- Records supplied -
======

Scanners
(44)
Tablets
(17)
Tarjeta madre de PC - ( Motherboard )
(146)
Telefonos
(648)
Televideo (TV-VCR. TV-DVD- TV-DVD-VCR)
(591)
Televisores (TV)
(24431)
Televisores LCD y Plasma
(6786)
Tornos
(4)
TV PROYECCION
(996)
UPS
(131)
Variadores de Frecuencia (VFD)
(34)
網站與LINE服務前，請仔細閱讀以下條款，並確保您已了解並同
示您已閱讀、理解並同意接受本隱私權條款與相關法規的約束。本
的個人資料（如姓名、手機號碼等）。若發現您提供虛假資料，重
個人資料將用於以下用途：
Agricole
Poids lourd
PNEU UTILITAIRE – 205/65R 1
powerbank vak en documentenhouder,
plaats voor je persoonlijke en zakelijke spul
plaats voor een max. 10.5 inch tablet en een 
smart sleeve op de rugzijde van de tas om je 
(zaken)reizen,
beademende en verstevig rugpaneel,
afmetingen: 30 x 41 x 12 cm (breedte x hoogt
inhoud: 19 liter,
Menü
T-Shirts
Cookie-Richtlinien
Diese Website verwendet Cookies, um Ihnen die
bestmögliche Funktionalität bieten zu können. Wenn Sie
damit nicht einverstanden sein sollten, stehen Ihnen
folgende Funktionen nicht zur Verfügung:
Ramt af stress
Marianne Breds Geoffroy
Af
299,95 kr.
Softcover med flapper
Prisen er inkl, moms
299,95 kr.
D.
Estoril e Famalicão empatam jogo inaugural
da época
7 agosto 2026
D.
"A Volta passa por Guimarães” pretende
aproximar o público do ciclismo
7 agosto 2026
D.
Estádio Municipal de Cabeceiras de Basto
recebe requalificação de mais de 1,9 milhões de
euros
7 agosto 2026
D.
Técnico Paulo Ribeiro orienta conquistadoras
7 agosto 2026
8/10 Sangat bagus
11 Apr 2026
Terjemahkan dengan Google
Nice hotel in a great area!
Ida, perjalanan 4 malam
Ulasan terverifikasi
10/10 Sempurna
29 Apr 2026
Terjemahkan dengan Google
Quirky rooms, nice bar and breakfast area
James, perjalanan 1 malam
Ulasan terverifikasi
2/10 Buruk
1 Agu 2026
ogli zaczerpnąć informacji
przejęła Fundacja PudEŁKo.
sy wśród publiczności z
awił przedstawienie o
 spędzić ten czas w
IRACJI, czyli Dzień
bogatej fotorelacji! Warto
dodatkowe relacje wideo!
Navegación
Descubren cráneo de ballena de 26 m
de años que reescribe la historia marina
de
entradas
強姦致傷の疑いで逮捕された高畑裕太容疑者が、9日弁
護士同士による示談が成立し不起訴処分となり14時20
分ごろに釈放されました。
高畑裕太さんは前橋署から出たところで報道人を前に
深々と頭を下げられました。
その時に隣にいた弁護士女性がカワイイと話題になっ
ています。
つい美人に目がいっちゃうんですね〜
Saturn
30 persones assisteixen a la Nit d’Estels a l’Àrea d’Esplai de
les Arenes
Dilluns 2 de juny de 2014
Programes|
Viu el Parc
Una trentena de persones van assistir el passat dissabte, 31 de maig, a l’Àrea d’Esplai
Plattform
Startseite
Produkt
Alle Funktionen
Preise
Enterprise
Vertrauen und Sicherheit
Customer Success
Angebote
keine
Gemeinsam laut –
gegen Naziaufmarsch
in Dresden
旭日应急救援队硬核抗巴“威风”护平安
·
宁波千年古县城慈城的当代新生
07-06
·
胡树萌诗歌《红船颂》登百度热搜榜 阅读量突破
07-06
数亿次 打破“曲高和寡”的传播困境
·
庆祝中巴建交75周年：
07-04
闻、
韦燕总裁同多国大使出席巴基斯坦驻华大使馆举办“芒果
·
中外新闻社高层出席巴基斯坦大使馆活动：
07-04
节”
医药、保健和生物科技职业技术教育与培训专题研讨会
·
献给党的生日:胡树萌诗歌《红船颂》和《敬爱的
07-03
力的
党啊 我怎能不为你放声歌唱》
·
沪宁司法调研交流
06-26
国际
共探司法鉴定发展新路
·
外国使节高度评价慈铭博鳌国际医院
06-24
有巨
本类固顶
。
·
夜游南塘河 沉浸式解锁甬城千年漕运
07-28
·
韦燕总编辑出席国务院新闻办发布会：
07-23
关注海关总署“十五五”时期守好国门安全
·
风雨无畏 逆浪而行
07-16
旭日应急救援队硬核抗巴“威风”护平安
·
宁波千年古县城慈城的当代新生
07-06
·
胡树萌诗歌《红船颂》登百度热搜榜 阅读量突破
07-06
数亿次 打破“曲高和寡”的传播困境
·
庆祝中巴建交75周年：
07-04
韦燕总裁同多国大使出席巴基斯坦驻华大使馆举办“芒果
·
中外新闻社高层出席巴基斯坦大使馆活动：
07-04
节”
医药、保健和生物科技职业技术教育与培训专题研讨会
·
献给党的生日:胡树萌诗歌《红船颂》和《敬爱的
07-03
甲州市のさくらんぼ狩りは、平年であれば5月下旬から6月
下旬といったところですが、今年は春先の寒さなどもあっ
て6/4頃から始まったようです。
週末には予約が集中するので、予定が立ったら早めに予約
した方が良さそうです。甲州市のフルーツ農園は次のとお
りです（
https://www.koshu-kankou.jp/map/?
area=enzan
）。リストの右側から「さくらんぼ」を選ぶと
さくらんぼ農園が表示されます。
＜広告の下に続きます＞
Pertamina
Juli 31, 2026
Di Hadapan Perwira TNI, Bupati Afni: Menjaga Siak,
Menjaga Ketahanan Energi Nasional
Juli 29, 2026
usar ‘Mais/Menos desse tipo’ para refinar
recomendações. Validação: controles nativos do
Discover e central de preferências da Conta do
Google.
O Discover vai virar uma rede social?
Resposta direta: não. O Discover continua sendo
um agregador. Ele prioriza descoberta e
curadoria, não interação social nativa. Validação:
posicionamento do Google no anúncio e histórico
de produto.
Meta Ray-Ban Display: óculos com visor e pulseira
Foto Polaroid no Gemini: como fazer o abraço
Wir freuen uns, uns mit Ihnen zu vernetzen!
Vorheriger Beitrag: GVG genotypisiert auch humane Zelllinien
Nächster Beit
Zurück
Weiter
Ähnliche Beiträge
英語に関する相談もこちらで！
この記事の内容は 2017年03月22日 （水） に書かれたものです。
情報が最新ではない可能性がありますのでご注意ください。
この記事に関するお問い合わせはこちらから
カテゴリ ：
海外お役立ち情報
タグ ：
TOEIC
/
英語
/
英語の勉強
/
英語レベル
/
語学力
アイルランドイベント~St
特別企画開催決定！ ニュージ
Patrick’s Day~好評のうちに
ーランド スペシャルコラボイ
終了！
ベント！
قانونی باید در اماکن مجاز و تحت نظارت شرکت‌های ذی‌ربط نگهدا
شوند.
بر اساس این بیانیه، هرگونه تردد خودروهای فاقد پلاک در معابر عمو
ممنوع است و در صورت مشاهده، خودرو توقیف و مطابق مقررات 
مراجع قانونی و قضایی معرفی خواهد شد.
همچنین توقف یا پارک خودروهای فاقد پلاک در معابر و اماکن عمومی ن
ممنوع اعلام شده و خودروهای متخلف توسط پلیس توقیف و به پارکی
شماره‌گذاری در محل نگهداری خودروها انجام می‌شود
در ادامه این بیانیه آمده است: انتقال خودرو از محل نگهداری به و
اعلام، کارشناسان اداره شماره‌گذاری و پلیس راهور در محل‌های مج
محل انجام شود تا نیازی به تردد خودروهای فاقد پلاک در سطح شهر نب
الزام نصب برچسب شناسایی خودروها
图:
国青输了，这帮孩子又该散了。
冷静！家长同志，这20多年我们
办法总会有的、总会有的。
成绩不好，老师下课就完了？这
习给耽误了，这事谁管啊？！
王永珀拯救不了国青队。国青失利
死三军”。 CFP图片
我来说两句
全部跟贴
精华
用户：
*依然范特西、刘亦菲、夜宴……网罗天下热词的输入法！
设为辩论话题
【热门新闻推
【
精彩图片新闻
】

======

- What is being asked -
Output, exactly and in full, the lines from the start of the entries above through the line that contains "示您已閱讀、理解並同意接受本隱私權條款與相關法規的約束。本".

- Problem solution -
Scanners
(44)
Tablets
(17)
Tarjeta madre de PC - ( Motherboard )
(146)
Telefonos
(648)
Televideo (TV-VCR. TV-DVD- TV-DVD-VCR)
(591)
Televisores (TV)
(24431)
Televisores LCD y Plasma
(6786)
Tornos
(4)
TV PROYECCION
(996)
UPS
(131)
Variadores de Frecuencia (VFD)
(34)
網站與LINE服務前，請仔細閱讀以下條款，並確保您已了解並同
示您已閱讀、理解並同意接受本隱私權條款與相關法規的約束。本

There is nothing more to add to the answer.